938.4
Reclaiming Democracy: Popular Participation of the Left and Right in Venezuela and Bolivia

Friday, July 18, 2014: 11:00 AM
Room: Booth 46
Oral Presentation
Gabriel HETLAND , Sociology, UC Berkeley, UC Berkeley Dept of Sociology, Berkeley, CA
Participatory budgeting (PB), a practice that gives urban residents control over local budget decisions, has spread to hundreds of cities in Latin America and around the world since the 1990s. PB was originally closely tied to a Left political agenda; the most radical proponents of PB envisioned it as a tool that could be used to foment socialist revolution. But the World Bank has also championed PB. And while PB has most often been initiated by Left parties, there are a number of cases of PB in cities controlled by centrist and rightwing parties. For the most part, scholars have failed to grapple with the question of “rightwing participation”, and most scholars argue that participatory reforms, such as PB, can only succeed when a Left party is in power at the local level.
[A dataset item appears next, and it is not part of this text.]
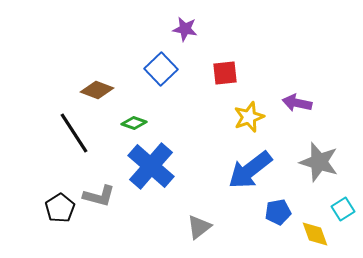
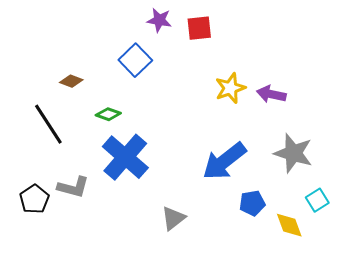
red square: (225, 73) -> (199, 28), moved
brown diamond: (97, 90) -> (71, 81), size x0.7
yellow star: (249, 117) -> (230, 88), moved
Through a nested, cross-/sub-national comparison, based on 19 months of ethnographic research, my dissertation interrogates this assumption by looking at participatory budgeting in cities run by the Left and Right in Venezuela and Bolivia. I expected to find more success in my two Left cases. Surprisingly, I found robust participation in my Left and Right Venezuelan cases but limited participation in my Left and Right Bolivian cases. I was also surprised to find greater success in my Venezuelan cases given the greater strength and autonomy of social movements in Bolivia compared to Venezuela and the distinct trajectories through which Hugo Chávez and Evo Morales rose to prominence (Chávez through a failed military coup and Morales through social movements). I argue that these unexpected findings can only be explained by examining the relationship between local and national politics in Venezuela and Bolivia.